Thread: Re: batch update query performance

Re: batch update query performance

From
Hans Drexler
Date:
Dear Jeff, Albe and Heikki,

Let me start by thanking you for your time. It is really nice to have a
real supportive community. Thank you.

After reading the answers, we decided to do an experiment with a
fillfactor of 40% and dropping the index on the is_grc_002 field (but
retaining the other indexes.) The experiment showed a reduction in
run-time to ~125 seconds. That is almost 25 times faster than it was. We
are now doing more tests to verify this fix. We will send a SOLVED
message when the fix is verified (unless you state to not bother...)

We think we understand why the improvement works. Let me state our
understanding here. Please comment if we got it wrong.

Index entries point to record pages. An update on a row results in a new
row instance. If the new instance can be written in the same page as the
old instance, then no indexes need to be updated because the index still
points to the correct page. (Unless the update itself modifies an
indexed value). By specifying a fillfactor of 40%, there will be room
for an updated version of each row in the page.
We assume (sorry) that vacuuming the table will release the space of the
old rows, so that we can again do an update query and reuse the freed up
space in the pages.


Jeff, answering your question: The update is done after each cycle. It
will actually also update rows that were already updated before. We
realize this is actually wasteful.


So we might change

update t67cdi_nl_cmp_descr set is_grc_002='Y'

to

update t67cdi_nl_cmp_descr set is_grc_002='Y' where is_grc_002 is null

This will avoid creating new records for records that where already
changed before. This might give us additional speed improvement.

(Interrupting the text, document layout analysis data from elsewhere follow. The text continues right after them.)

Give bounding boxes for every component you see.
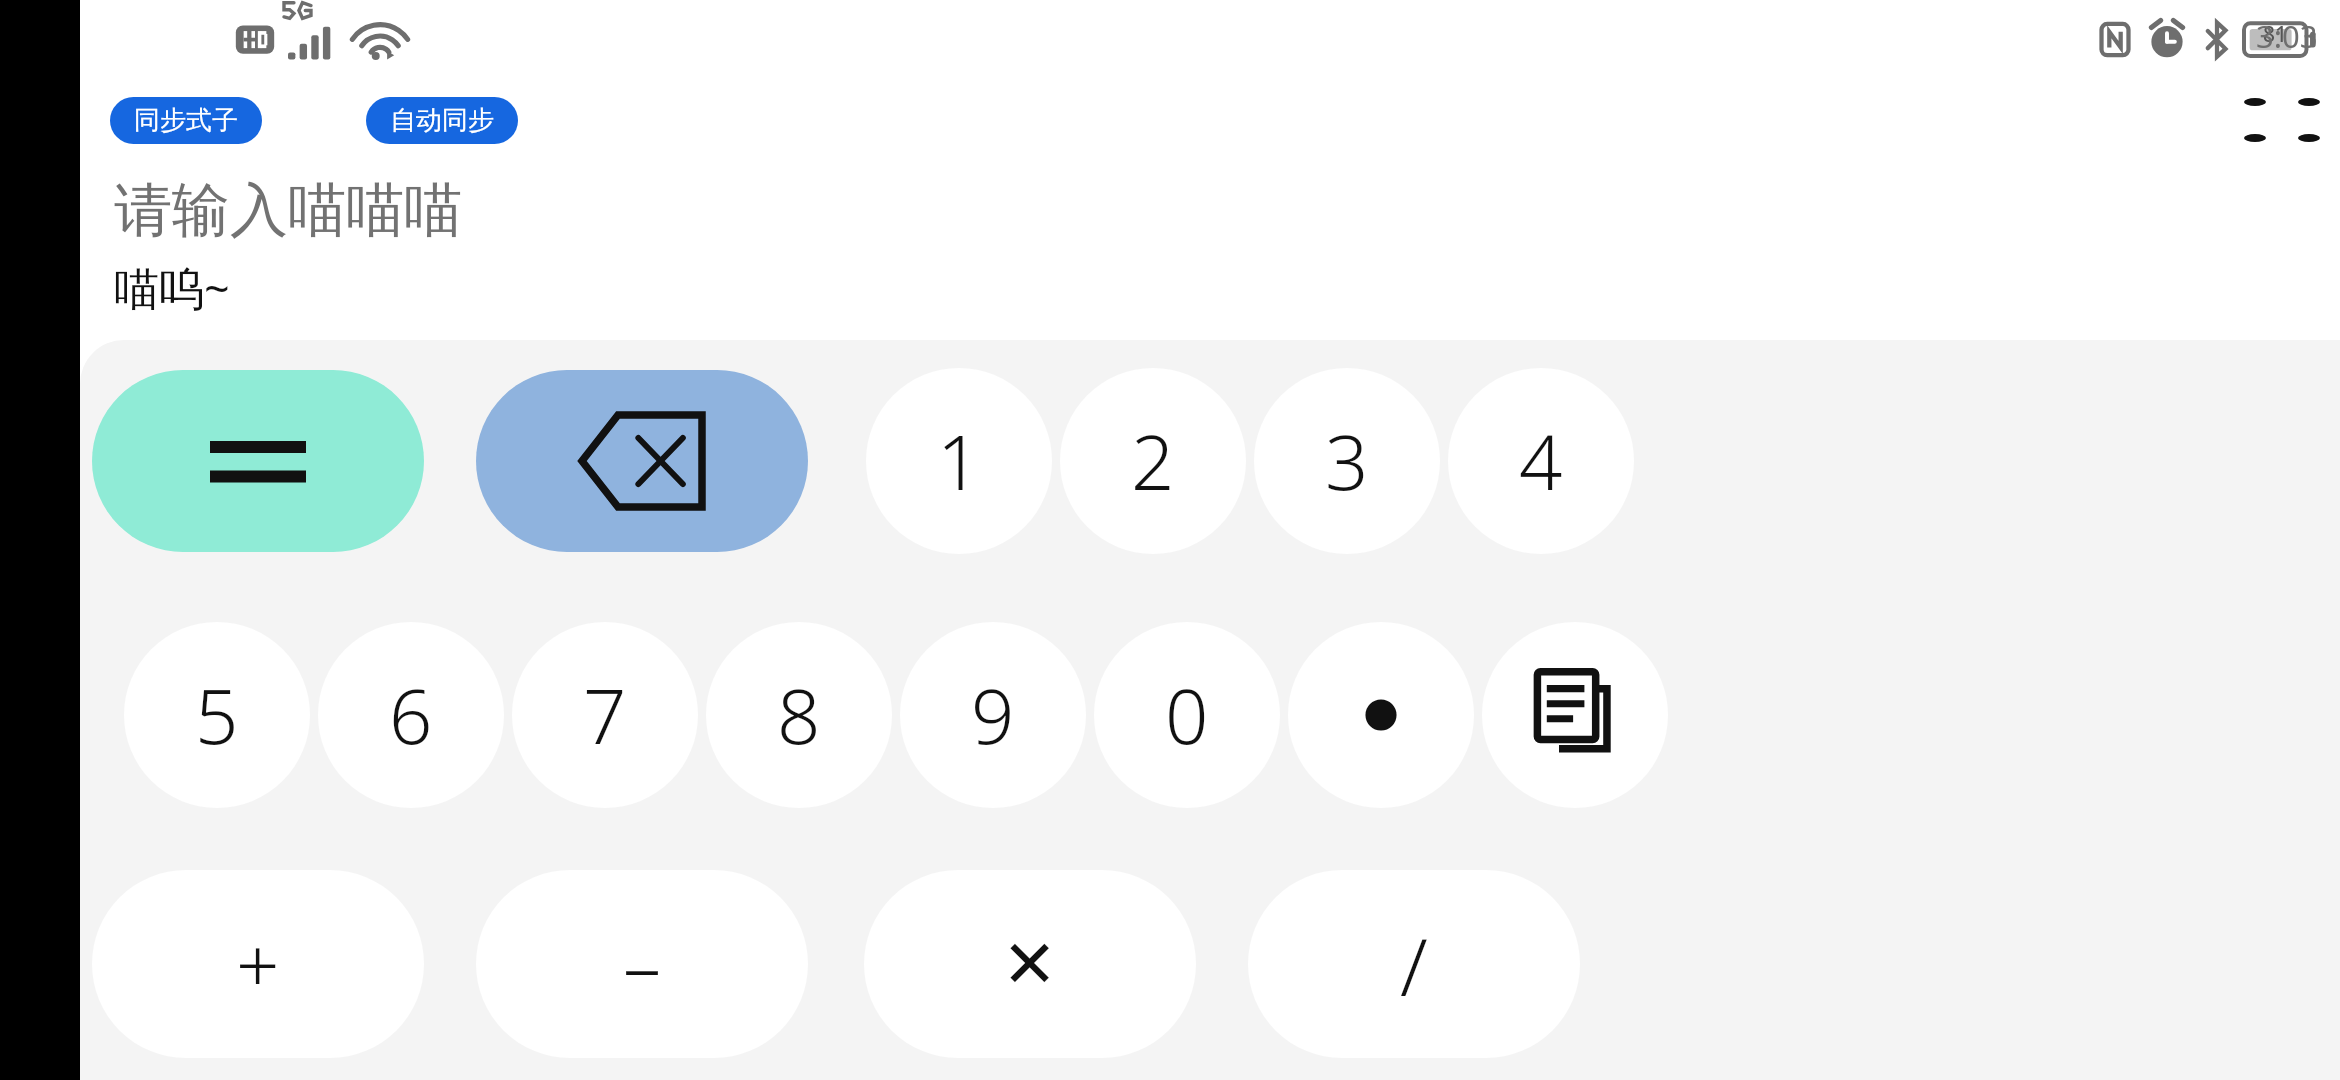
staticText: ✕: [1002, 926, 1058, 1003]
staticText: 喵呜~: [114, 257, 230, 318]
button[interactable]: 2: [1060, 368, 1246, 554]
button[interactable]: +: [92, 870, 424, 1058]
staticText: /: [1400, 910, 1428, 1019]
button[interactable]: 1: [866, 368, 1052, 554]
staticText: 6: [389, 663, 433, 767]
button[interactable]: Decimal point: [1288, 622, 1474, 808]
button[interactable]: 7: [512, 622, 698, 808]
button[interactable]: 自动同步: [366, 97, 518, 144]
staticText: 请输入喵喵喵: [114, 174, 462, 247]
staticText: 0: [1165, 663, 1209, 767]
button[interactable]: 8: [706, 622, 892, 808]
button[interactable]: Paste: [1482, 622, 1668, 808]
button[interactable]: ✕: [864, 870, 1196, 1058]
staticText: 1: [937, 409, 981, 513]
staticText: 8: [777, 663, 821, 767]
staticText: 81: [2263, 20, 2288, 49]
staticText: 4: [1519, 409, 1563, 513]
staticText: –: [623, 912, 661, 1016]
button[interactable]: 3: [1254, 368, 1440, 554]
staticText: 3:03: [2256, 15, 2318, 57]
button[interactable]: –: [476, 870, 808, 1058]
staticText: 自动同步: [390, 104, 494, 137]
button[interactable]: 4: [1448, 368, 1634, 554]
staticText: 5: [195, 663, 239, 767]
button[interactable]: 0: [1094, 622, 1280, 808]
button[interactable]: More options: [2234, 72, 2330, 168]
button[interactable]: /: [1248, 870, 1580, 1058]
staticText: 3: [1325, 409, 1369, 513]
button[interactable]: Equals: [92, 370, 424, 552]
button[interactable]: 同步式子: [110, 97, 262, 144]
staticText: 7: [583, 663, 627, 767]
button[interactable]: 6: [318, 622, 504, 808]
staticText: 2: [1131, 409, 1175, 513]
button[interactable]: 5: [124, 622, 310, 808]
staticText: 9: [971, 663, 1015, 767]
button[interactable]: 9: [900, 622, 1086, 808]
staticText: 同步式子: [134, 104, 238, 137]
button[interactable]: Backspace: [476, 370, 808, 552]
staticText: +: [236, 912, 280, 1016]
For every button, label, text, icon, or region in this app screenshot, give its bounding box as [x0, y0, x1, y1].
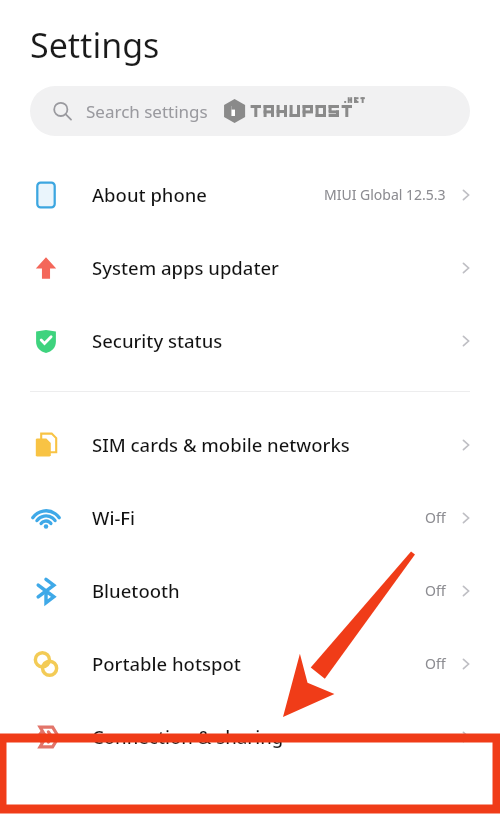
staticText: Off [425, 508, 446, 527]
staticText: About phone [92, 182, 207, 207]
staticText: Off [425, 654, 446, 673]
staticText: Security status [92, 328, 223, 353]
button[interactable]: Wi-Fi [0, 481, 500, 554]
button[interactable]: Search settings [30, 86, 470, 136]
staticText: MIUI Global 12.5.3 [324, 185, 446, 204]
staticText: Bluetooth [92, 578, 180, 603]
button[interactable]: Portable hotspot [0, 627, 500, 700]
staticText: Off [425, 581, 446, 600]
staticText: Settings [30, 22, 160, 68]
button[interactable]: SIM cards & mobile networks [0, 408, 500, 481]
staticText: Search settings [86, 100, 208, 123]
button[interactable]: Connection & sharing [0, 700, 500, 773]
staticText: Wi-Fi [92, 505, 136, 530]
button[interactable]: Bluetooth [0, 554, 500, 627]
button[interactable]: About phone [0, 158, 500, 231]
staticText: SIM cards & mobile networks [92, 432, 350, 457]
staticText: Portable hotspot [92, 651, 241, 676]
staticText: System apps updater [92, 255, 279, 280]
button[interactable]: Security status [0, 304, 500, 377]
button[interactable]: System apps updater [0, 231, 500, 304]
staticText: Connection & sharing [92, 724, 284, 749]
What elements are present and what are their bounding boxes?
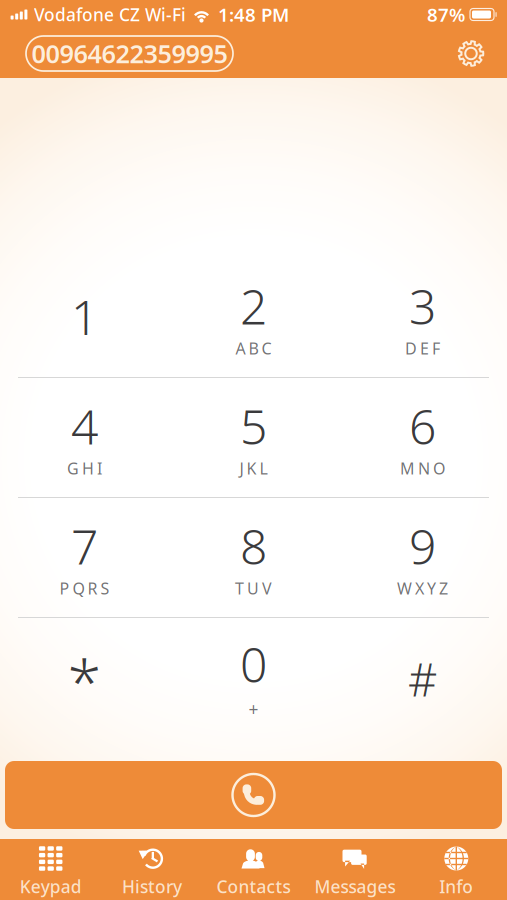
button[interactable]: 9 [338, 498, 507, 617]
staticText: G H I [67, 458, 102, 479]
button[interactable]: Contacts [203, 839, 304, 900]
staticText: Contacts [216, 875, 290, 898]
staticText: History [122, 875, 182, 898]
staticText: M N O [400, 458, 445, 479]
button[interactable]: Settings [448, 30, 494, 76]
staticText: W X Y Z [397, 578, 448, 599]
staticText: 2 [240, 274, 267, 338]
staticText: D E F [405, 338, 440, 359]
staticText: 5 [240, 394, 267, 458]
staticText: 3 [409, 274, 436, 338]
button[interactable]: History [101, 839, 203, 900]
button[interactable]: 8 [169, 498, 338, 617]
button[interactable]: Messages [304, 839, 406, 900]
staticText: # [408, 649, 437, 709]
staticText: P Q R S [60, 578, 110, 599]
button[interactable]: 3 [338, 258, 507, 377]
staticText: 4 [71, 394, 98, 458]
button[interactable]: 00964622359995 [26, 36, 233, 71]
button[interactable]: 4 [0, 378, 169, 497]
button[interactable]: 7 [0, 498, 169, 617]
staticText: 0 [240, 632, 267, 696]
staticText: 9 [409, 514, 436, 578]
staticText: T U V [235, 578, 272, 599]
staticText: 87% [427, 2, 465, 27]
button[interactable]: 2 [169, 258, 338, 377]
staticText: 8 [240, 514, 267, 578]
button[interactable]: 1 [0, 258, 169, 377]
staticText: Info [439, 875, 473, 898]
button[interactable]: 0 [169, 618, 338, 737]
button[interactable]: Call [5, 761, 502, 829]
staticText: 00964622359995 [32, 37, 228, 70]
staticText: 1:48 PM [218, 2, 289, 27]
staticText: 7 [71, 514, 98, 578]
staticText: Messages [314, 875, 395, 898]
staticText: 6 [409, 394, 436, 458]
button[interactable]: 6 [338, 378, 507, 497]
button[interactable]: * [0, 618, 169, 737]
staticText: A B C [236, 338, 272, 359]
staticText: Vodafone CZ Wi-Fi [34, 3, 186, 26]
staticText: + [248, 698, 258, 721]
button[interactable]: 5 [169, 378, 338, 497]
button[interactable]: # [338, 618, 507, 737]
staticText: * [68, 640, 102, 721]
staticText: Keypad [20, 875, 82, 898]
button[interactable]: Keypad [0, 839, 101, 900]
staticText: J K L [240, 458, 268, 479]
button[interactable]: Info [406, 839, 507, 900]
staticText: 1 [71, 285, 98, 348]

Albe, answering your question: Yes, the update was indeed finished in ~3
minutes when all indexes were dropped. Fifteen indexes is indeed a big
number. These indexes are configured by consultants on a
project-by-project basis. They are not hard coded in the software. I
will however advice the consultant to have a critical look at the big
number of indexes used in this case.

Heikki, Thank you for the nifty techniques. I especially like the
possible solution with partitioning the table and using a view. We don't
think we can do this at this point. Let me elaborate a bit to explain
why.

The application works in cycles. Each cycles adds more records to the
table. New records have a NULL value in field is_grc_002. At the end of
the cycle, the value of all existing records is changed to 'Y'. During
the cycle, some records have is_grc_002 NULL and other have value 'Y'.
This is used for the processing. A view can only work if all rows have a
single value. We could use two tables (one with records from old cycles,
one with records from the new cycle) and a view. But that means copying
all records from the "new" to the "older" table in each cycle.

Kind regards,

Hans Drexler





Re: batch update query performance

From
Jeff Janes
Date:

On Tue, Apr 8, 2014 at 6:21 AM, Hans Drexler <Hans.Drexler@humaninference.com> wrote:
Dear Jeff, Albe and Heikki,

Let me start by thanking you for your time. It is really nice to have a
real supportive community. Thank you.

After reading the answers, we decided to do an experiment with a
fillfactor of 40% and dropping the index on the is_grc_002 field (but
retaining the other indexes.) The experiment showed a reduction in
run-time to ~125 seconds. That is almost 25 times faster than it was. We
are now doing more tests to verify this fix. We will send a SOLVED
message when the fix is verified (unless you state to not bother...)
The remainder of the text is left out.